Sevgili okurlarım,

Beni sosyal medyadan takip edenlerin bildiği gibi yıllardır hayalini kurduğum Panama Kanalı ziyaretimi sonunda gerçekleştirdim. Spontone olarak gelişen bu seyahat Paskalya tatiline denk geldiği için çok kolay geçmesede  bende unutulmaz anılar bırakti. 

Sizden saklayacak halim yok, dünyanın çoğu ülkesini gezmiş olan biri olarak Panama bilgim sadece meşhur kanaldan ibaretti. Oysaki 4 gün geçirdiğim bu şehir beni her metre karesinde şaşırttı, kendine hayran bıraktı. Kuzey ve Güney Amerika’yı  birbirine bağlayan Panama kanalı ile ünlü bu şehir tam bir zıtlıklar şehri aslında.

Şehir 3 kısıma ayrılmış bir tarafı Havana’yı hatırlatan old town (eski şehir) kolonyal yapıların hakim olduğu, Karayipler atmosferinin hüküm sürdüğü barlar, barlardan dışarlara taşan salsa müzikleri eşliğinde çoğu Avrupa’dan  gelen turistleri ağırlıyor.

 

 

Bir tarafı ise tamamıyla küçük New York diyebileceğim gökdelenlerin, modern, değişik şekil mimarilerin süslediği ABD ve Kanada emeklilerinin yerleştiği, dünya markalarinin her yerde bulunduğu, benim çokta ilgimi çekmeyen kısım.

Bana Panama şehrin de olduğumu hissettiren ise gerçek Panama halkının ruhunu yaşayan şehrin merkezindeki teneke binalardan yapılmış gecekondularda yasayan halk.

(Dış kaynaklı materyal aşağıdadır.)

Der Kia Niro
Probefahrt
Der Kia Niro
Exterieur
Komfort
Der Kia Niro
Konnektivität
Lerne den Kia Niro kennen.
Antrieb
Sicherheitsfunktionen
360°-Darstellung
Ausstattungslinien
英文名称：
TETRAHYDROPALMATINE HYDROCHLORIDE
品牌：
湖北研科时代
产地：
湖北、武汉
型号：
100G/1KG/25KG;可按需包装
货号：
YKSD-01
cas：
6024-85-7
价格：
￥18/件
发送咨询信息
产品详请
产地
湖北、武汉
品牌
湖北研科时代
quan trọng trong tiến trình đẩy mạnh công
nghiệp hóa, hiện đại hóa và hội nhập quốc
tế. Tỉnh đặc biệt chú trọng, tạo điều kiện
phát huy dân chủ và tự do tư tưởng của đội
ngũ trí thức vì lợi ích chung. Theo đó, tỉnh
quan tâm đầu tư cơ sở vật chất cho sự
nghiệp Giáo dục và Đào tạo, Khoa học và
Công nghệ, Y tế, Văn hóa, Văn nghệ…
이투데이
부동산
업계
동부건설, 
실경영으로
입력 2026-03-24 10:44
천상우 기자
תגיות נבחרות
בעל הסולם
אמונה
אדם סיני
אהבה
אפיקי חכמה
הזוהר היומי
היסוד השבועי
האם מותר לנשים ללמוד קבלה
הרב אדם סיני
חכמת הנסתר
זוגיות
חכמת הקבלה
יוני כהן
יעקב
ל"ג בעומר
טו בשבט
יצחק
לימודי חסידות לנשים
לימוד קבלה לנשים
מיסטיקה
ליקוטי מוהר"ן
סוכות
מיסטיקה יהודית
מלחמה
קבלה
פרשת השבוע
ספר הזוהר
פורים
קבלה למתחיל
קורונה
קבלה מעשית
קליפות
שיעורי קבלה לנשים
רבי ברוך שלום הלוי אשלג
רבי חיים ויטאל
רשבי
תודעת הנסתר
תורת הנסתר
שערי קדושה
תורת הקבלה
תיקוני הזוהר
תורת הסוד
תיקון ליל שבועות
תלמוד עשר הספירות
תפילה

Açık hava barakalarda saç kestiren sakal tıraşı olan insanları görmek başta garip gelse de sonradan çok mantıklı geldi. Hava böylesine güzelken dört duvar arasına sıkışmak yazık olurdu.

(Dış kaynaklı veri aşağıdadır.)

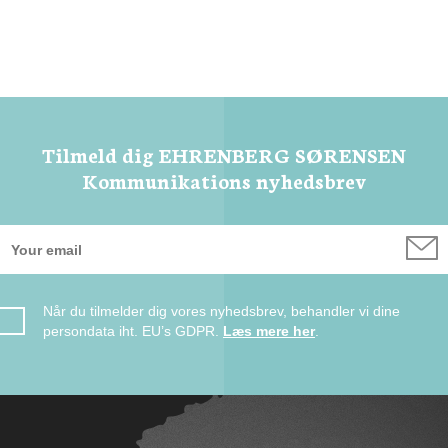
Tilmeld dig EHRENBERG SØRENSEN
Kommunikations nyhedsbrev
Når du tilmelder dig vores nyhedsbrev, behandler vi dine
persondata iht. EU’s GDPR.
Læs mere her
.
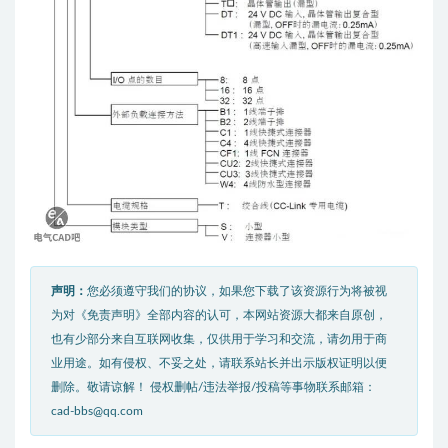
声明：
您必须遵守我们的协议，如果您下载了该资源行为将被视
为对《免责声明》全部内容的认可，本网站资源大都来自原创，
也有少部分来自互联网收集，仅供用于学习和交流，请勿用于商
业用途。如有侵权、不妥之处，请联系站长并出示版权证明以便
删除。敬请谅解！ 侵权删帖/违法举报/投稿等事物联系邮箱：
cad-bbs@qq.com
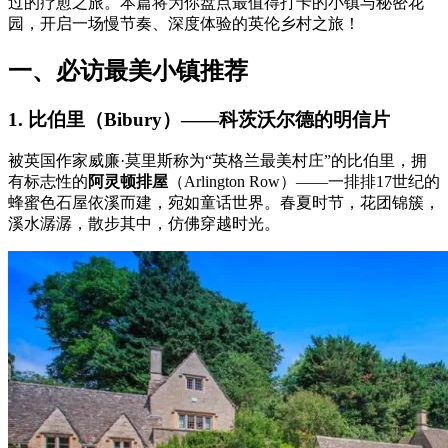
过的疗愈之旅。本篇将为你盘点最值得打卡的小镇与秘密花
园，开启一场慢节奏、深度体验的英伦乡村之旅！
一、必访最美小镇推荐
1. 比伯里（Bibury）——科茨沃尔德的明信片
被英国作家威廉·莫里斯称为“英格兰最美村庄”的比伯里，拥
有标志性的
阿灵顿排屋
（Arlington Row）——一排排17世纪的
蜂蜜色石屋依溪而建，宛如童话世界。春夏时节，花团锦簇，
溪水潺潺，散步其中，仿佛穿越时光。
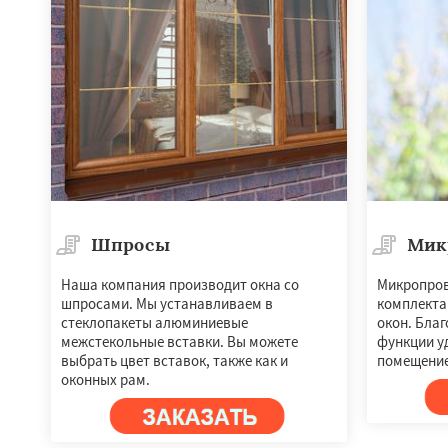
Шпросы
Мик
Наша компания производит окна со
Микропров
шпросами. Мы устанавливаем в
комплекта
стеклопакеты алюминиевые
окон. Бла
межстекольные вставки. Вы можете
функции у
выбрать цвет вставок, также как и
помещение
оконных рам.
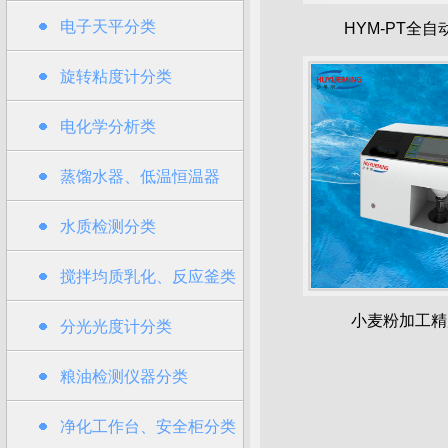
电子天平分类
HYM-PT全
旋转粘度计分类
电化学分析类
蒸馏水器、低温恒温器
水质检测分类
搅拌均质乳化、反应釜类
小麦粉加工精
分光光度计分类
粮油检测仪器分类
净化工作台、安全柜分类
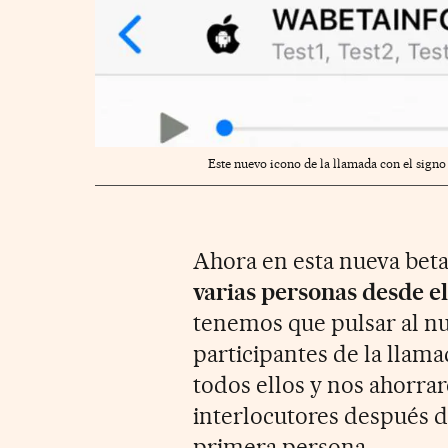
Este nuevo icono de la llamada con el signo
Ahora en esta nueva bet
varias personas desde el
tenemos que pulsar al nu
participantes de la llama
todos ellos y nos ahorra
interlocutores después 
primera persona.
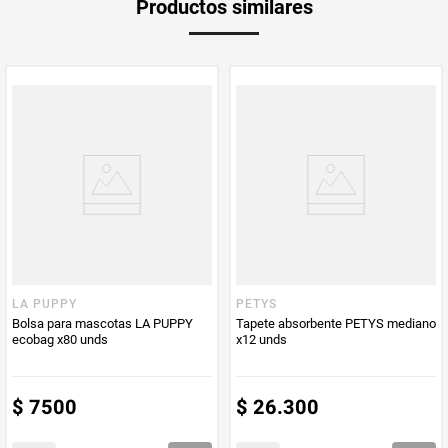
Productos similares
medida
Multiplicador
1
PUM - Medida
4000
Peso Neto
90
Producto (kg)
PUM - Unidad
Gramo
de Medida
LA PUPPY
PETYS
Bolsa para mascotas LA PUPPY
Tapete absorbente PETYS mediano
ecobag x80 unds
x12 unds
$
7500
$
26
.
300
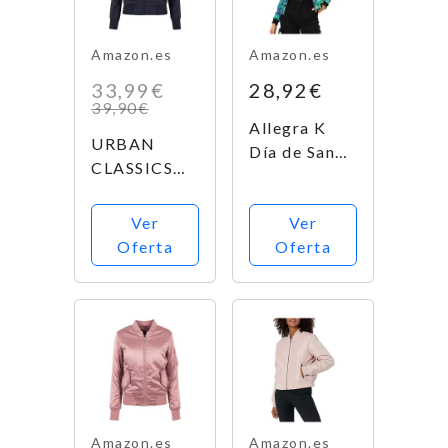
fabricante:
L)
Amazon.es
Amazon.es
33,99€
28,92€
39,90€
Allegra K
URBAN
Día de San
CLASSICS
Patricio
Chaqueta
Chaqueta De
Bomber
Ver
Ver
Bombardero
ligera mujer
Oferta
Oferta
Floral Ligera
con bolsillos
Con
delanteros,
Cremallera Y
cintura,
Cuello Alto
puños y
Para Mujer
cuellos
Verde S
elásticos,
apertura
delantera
Amazon.es
Amazon.es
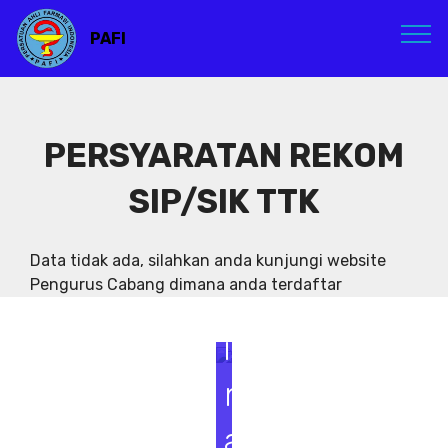
PAFI
PERSYARATAN REKOM
SIP/SIK TTK
S
e
Data tidak ada, silahkan anda kunjungi website
Pengurus Cabang dimana anda terdaftar
m
i
n
a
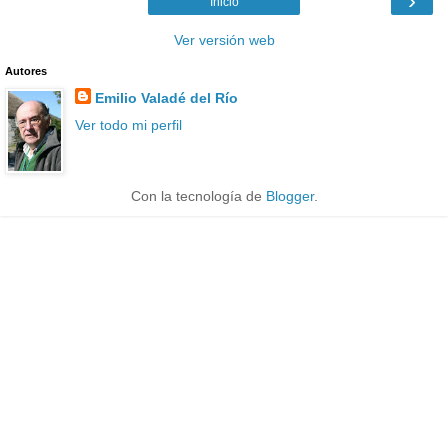
›
Inicio
Ver versión web
Autores
Emilio Valadé del Río
Ver todo mi perfil
Con la tecnología de
Blogger
.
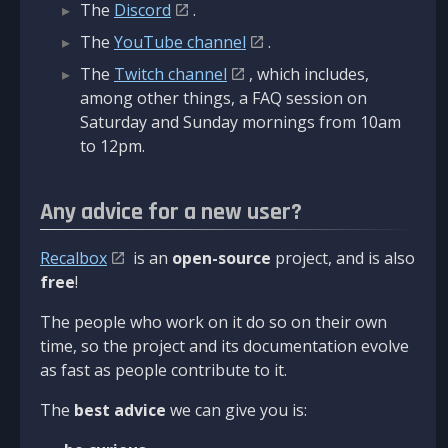
The
Discord
.
The
YouTube channel
.
The
Twitch channel
, which includes,
among other things, a FAQ session on
Saturday and Sunday mornings from 10am
to 12pm.
Any advice for a new user?
Recalbox
is an
open-source
project, and is also
free
!
The people who work on it do so on their own
time, so the project and its documentation evolve
as fast as people contribute to it.
The
best advice
we can give you is:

Panama şehrinde şimdiye kadar hayatımda hiç görmediğim kadar deniz ürünleri gördüm bir o kadar da ucuz. İlk gün kesinlikle hijyen sorunu vardır diye adım atmadığım bu şirin baraka binalarda yapılan yemekler denizin önüne atılmış salaş masalarda güler yüzlü garsonların servisiyle keyifli bir ortam sunuyor. Her verilen sipariş yeni bir heyecan demek  buda en güzel yanlarından biri olsa gerek.  Gallopinto denilen pirinç ve fasulye ile yapılan yemekleri her yerde bulunuyor. Meksika mutfağının popülerliği de gözden kaçmayacak kadar büyük. Şehrin popüler semtlerinden olan kaldığım otelin köşesinde 3 ay önce açılan İstanbul Kebap Salonu da değişik bir seçenek sunuyor.

 

 

Washington da yaşayan Panama aşığı bir arkadaşımın tavsiyesi üzerine Hard Rock Panama Cafenin 62. Katının panaromik manzarasinda günün yorgunluğunu atarak bira içmek muhteşemdi.

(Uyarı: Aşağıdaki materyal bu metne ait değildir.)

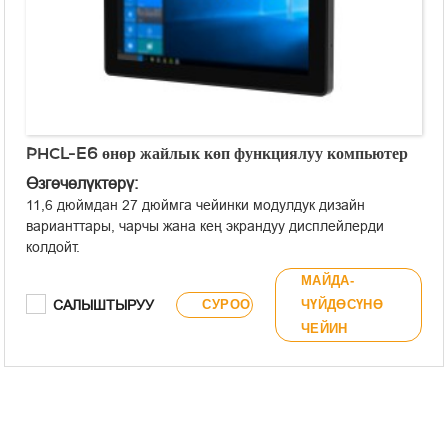
PHCL-E6 өнөр жайлык көп функциялуу компьютер
Өзгөчөлүктөрү:
11,6 дюймдан 27 дюймга чейинки модулдук дизайн
варианттары, чарчы жана кең экрандуу дисплейлерди
колдойт.
Он чекиттүү сыйымдуулуктагы сенсордук экран.
МАЙДА-
Алдыңкы панели IP65 стандарттарына ылайык иштелип
САЛЫШТЫРУУ
СУРОО
ЧҮЙДӨСҮНӨ
чыккан толугу менен пластиктен жасалган ортоңку алкак.
ЧЕЙИН
Күчтүү иштөө үчүн Intel® 11th-U мобилдик
платформасынын процессорун колдонот.
Туруктуу жана жогорку ылдамдыктагы тармактык
туташуулар үчүн интеграцияланган кош Intel® Gigabit
тармактык карталары.
Оңой тейлөө үчүн суурулуп алынуучу дизайндагы 2,5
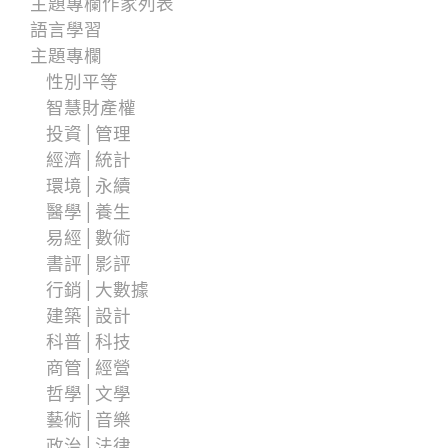
主題專欄作家列表
語言學習
主題專欄
性別平等
智慧財產權
投資│管理
經濟│統計
環境│永續
醫學│養生
易經│數術
書評│影評
行銷│大數據
建築│設計
科普│科技
商管│經營
哲學│文學
藝術│音樂
政治│法律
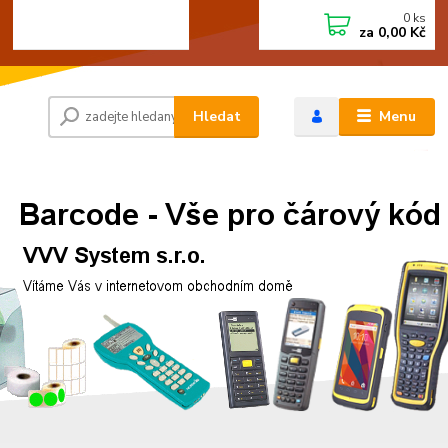
0
ks
+420 472744350
CZK
za
0,00 Kč
Po - Pá 8:00 - 15:00
Hledat
Menu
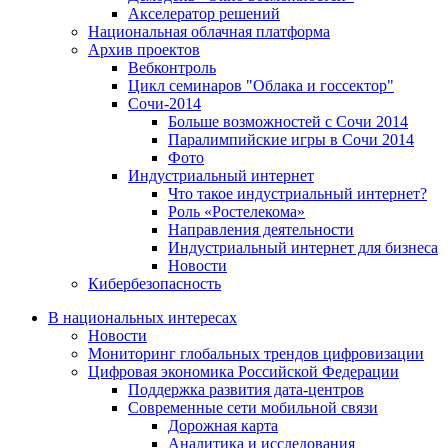
Акселератор решений
Национальная облачная платформа
Архив проектов
Вебконтроль
Цикл семинаров "Облака и госсектор"
Сочи-2014
Больше возможностей с Сочи 2014
Паралимпийские игры в Сочи 2014
Фото
Индустриальный интернет
Что такое индустриальный интернет?
Роль «Ростелекома»
Направления деятельности
Индустриальный интернет для бизнеса
Новости
Кибербезопасность
В национальных интересах
Новости
Мониторинг глобальных трендов цифровизации
Цифровая экономика Российской Федерации
Поддержка развития дата-центров
Современные сети мобильной связи
Дорожная карта
Аналитика и исследования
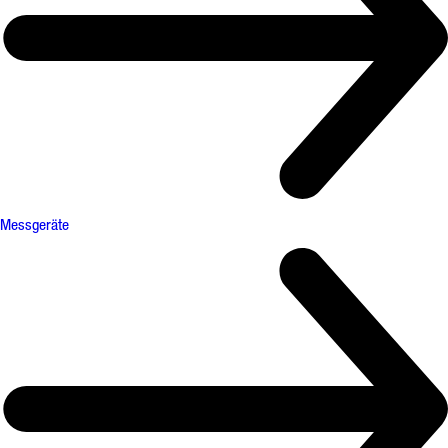
Messgeräte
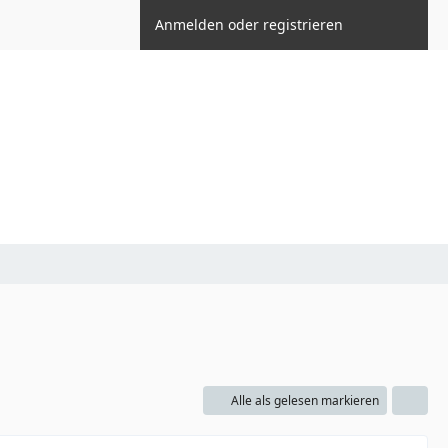
Anmelden oder registrieren
Alle als gelesen markieren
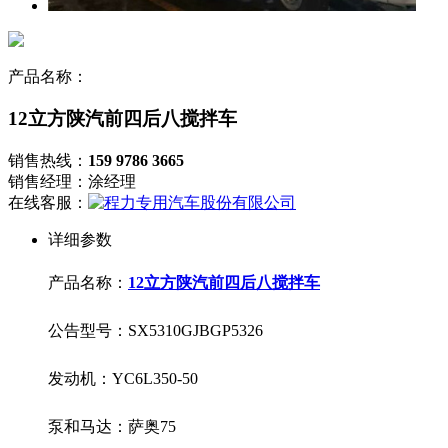
产品名称：
12立方陕汽前四后八搅拌车
销售热线：
159 9786 3665
销售经理：涂经理
在线客服：
详细参数
产品名称：
12立方陕汽前四后八搅拌车
公告型号：
SX5310GJBGP5326
发动机：
YC6L350-50
泵和马达：萨奥
75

Aralik-Nisan ayları gidilmesi tavsiye edilen Orta Amerika'nin bu en güzel ülkesi kesinlikle görülmesi gereken yerlerden biri özellikle Panama Kanalının işleyişi  küçücük bir kanaldan dev gemilerin bir okyanustan ötekine  geçişi herşeye değer

Panama'da nerelere gidilir? Gece hayatı nasıldır? Haftaya...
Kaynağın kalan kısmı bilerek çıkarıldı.